Again, simplification leads to a model that is easier to interpret, and as good.
summary(lm(count~pop+factor(type)+femalefrac+kidsfrac+seniorsfrac+density+temp+snow+wkend,data=datallpd))
##
## Call:
## lm(formula = count ~ pop + factor(type) + femalefrac + kidsfrac +
## seniorsfrac + density + temp + snow + wkend, data = datallpd)
##
## Residuals:
## Min 1Q Median 3Q Max
## -15.411 -1.571 -0.202 1.316 24.627
##
## Coefficients:
## Estimate Std. Error t value Pr(>|t|)
## (Intercept) 2.58e+01 3.39e+00 7.61 3.3e-14 ***
## pop 1.42e-05 7.11e-06 2.00 0.0460 *
## factor(type)suburban -5.35e-01 2.35e-01 -2.28 0.0225 *
## factor(type)urban 1.03e+00 2.62e-01 3.92 9.2e-05 ***
## femalefrac -2.32e+01 7.19e+00 -3.24 0.0012 **
## kidsfrac -3.37e+01 3.03e+00 -11.11 < 2e-16 ***
## seniorsfrac -3.07e+01 2.69e+00 -11.40 < 2e-16 ***
## density 9.71e-04 6.62e-05 14.67 < 2e-16 ***
## temp -7.29e-03 3.33e-03 -2.19 0.0286 *
## snow 1.05e-01 2.54e-02 4.14 3.6e-05 ***
## wkendTRUE -1.93e+00 1.01e-01 -19.06 < 2e-16 ***
## ---
## Signif. codes: 0 '***' 0.001 '**' 0.01 '*' 0.05 '.' 0.1 ' ' 1
##
## Residual standard error: 2.97 on 4556 degrees of freedom
## Multiple R-squared: 0.606, Adjusted R-squared: 0.605
## F-statistic: 701 on 10 and 4556 DF, p-value: <2e-16
Interpretation of the coefficients is similar, the new ones are:
- ward type: urban leads to more calls than rural, and suburban less than rural (this last one is puzzling)

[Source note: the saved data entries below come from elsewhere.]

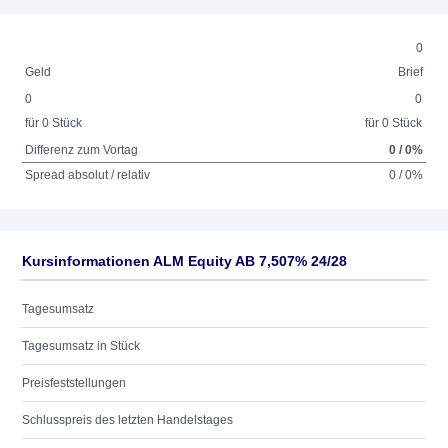
0
Geld
Brief
0
0
für 0 Stück
für 0 Stück
Differenz zum Vortag
0 / 0%
Spread absolut / relativ
0 / 0%
Kursinformationen ALM Equity AB 7,507% 24/28
Tagesumsatz
Tagesumsatz in Stück
Preisfeststellungen
Schlusspreis des letzten Handelstages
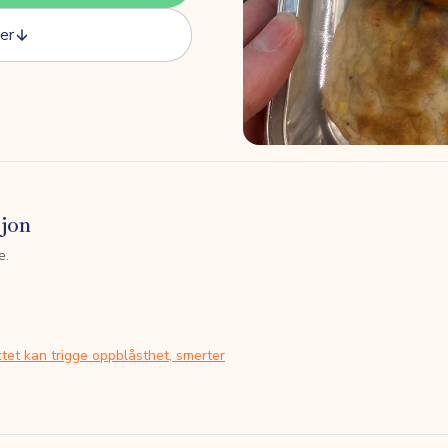
er
sjon
e.
tet kan trigge oppblåsthet, smerter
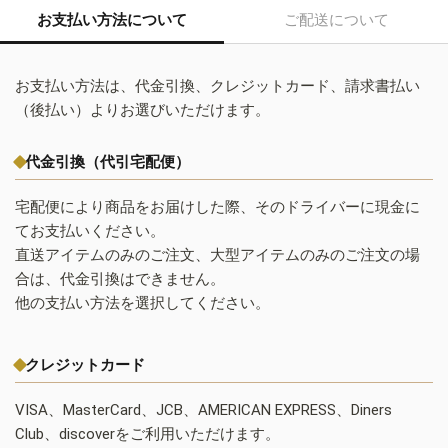
お支払い方法について
ご配送について
お支払い方法は、代金引換、クレジットカード、請求書払い
（後払い）よりお選びいただけます。
代金引換（代引宅配便）
宅配便により商品をお届けした際、そのドライバーに現金に
てお支払いください。
直送アイテムのみのご注文、大型アイテムのみのご注文の場
合は、代金引換はできません。
他の支払い方法を選択してください。
クレジットカード
VISA、MasterCard、JCB、AMERICAN EXPRESS、Diners
Club、discoverをご利用いただけます。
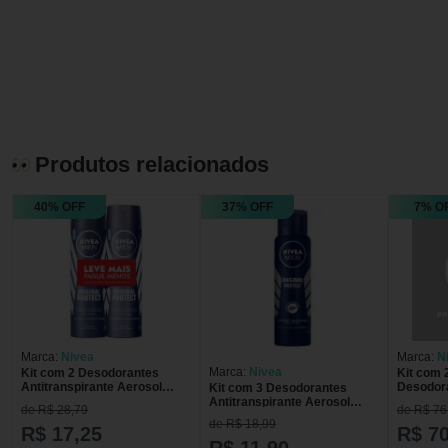
Produtos relacionados
40% OFF
37% OFF
7% O
Marca:
Nivea
Marca:
N
Marca:
Nivea
Kit com 2 Desodorantes
Kit com 
Antitranspirante Aerosol
Desodora
Kit com 3 Desodorantes
Nivea Men Original Protect
Aerosol 
Antitranspirante Aerosol
de R$ 28,79
de R$ 76
48h com 150ml cada
Derma Pr
Nivea Men Original Protect
de R$ 18,99
96H 150
R$ 17,25
R$ 70
48h com 150ml cada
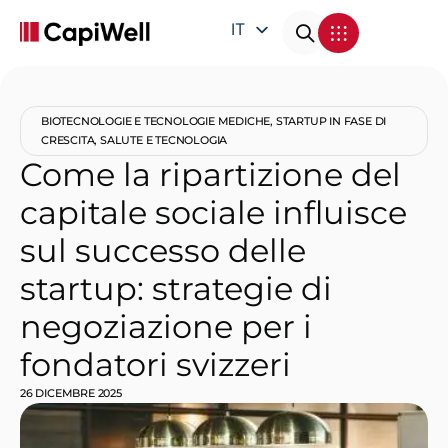
IT
EN
DE
BIOTECNOLOGIE E TECNOLOGIE MEDICHE
,
STARTUP IN FASE DI
FR
CRESCITA
,
SALUTE E TECNOLOGIA
Come la ripartizione del
capitale sociale influisce
sul successo delle
startup: strategie di
negoziazione per i
fondatori svizzeri
26 DICEMBRE 2025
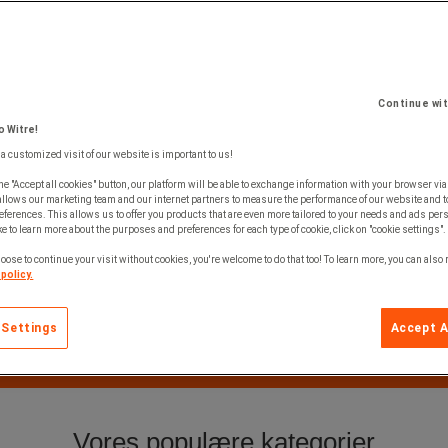
Continue wi
 Witre!
 a customized visit of our website is important to us!
he "Accept all cookies" button, our platform will be able to exchange information with your browser via
allows our marketing team and our internet partners to measure the performance of our website and t
ferences. This allows us to offer you products that are even more tailored to your needs and ads pers
e to learn more about the purposes and preferences for each type of cookie, click on "cookie settings".
oose to continue your visit without cookies, you're welcome to do that too! To learn more, you can also
policy.
 Settings
Accept A
FORBERED DIN ARBEJDSPLADS
TIL SOMMER »
Vores populære kategorier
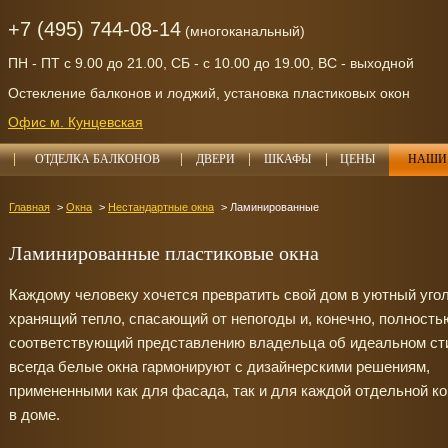
+7 (495) 744-08-14
(многоканальный)
ПН - ПТ с 9.00 до 21.00, СБ - с 10.00 до 19.00, ВС - выходной
Остекление балконов и лоджий, установка пластиковых окон
Офис м. Кунцевская
ОТДЕЛКА БАЛКОНОВ
ДВЕРИ
ШКАФЫ
ЦЕНЫ
НАШИ 
Главная
Окна
Нестандартные окна
Ламинированные
Ламинированные пластиковые окна
Каждому человеку хочется превратить свой дом в уютный угол
хранящий тепло, спасающий от непогоды и, конечно, полность
соответствующий представлению владельца об идеальном ст
всегда белые окна гармонируют с дизайнерскими решениям,
примененными как для фасада, так и для каждой отдельной к
в доме.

- femalefrac: more females leads to fewer calls
- temperature: a negative temperature gets multiplied by a negative coefficient to lead to more calls when the temperature is below freezing
-snowfall leads to more calls
-a weekend day leads to fewer calls
It is interesting that the monthly model gives better results (as measured by r-squared) than the daily model. This can be understood by two factors:
- the monthly data is in effect a smoothed version of the daily data, and so the model has an easier time fitting
- for the monthly data, we see an average of about 115 calls per month related to parking. At this level of aggregation, a normal distribution (used by the regression model) is not a bad approximation. But when looking at daily data we see an average of about 5 calls per day - and clearly a discrete variable with mean 5 is not accurately approximated by a normal distribution. Hence a next step would be to use a GLM with Poisson link. For more on the statistical aspects of modeling, I can think of no better reference than http://www.stat.columbia.edu/~gelman/arm/
It would also be interesting to delve into the component calls that make up the parking category to see if they can be better understood.
And the same approach could be applied to the admin category.
All in all, the approach could be extended to understand the drivers of large call volumes to the Ottawa 311 system.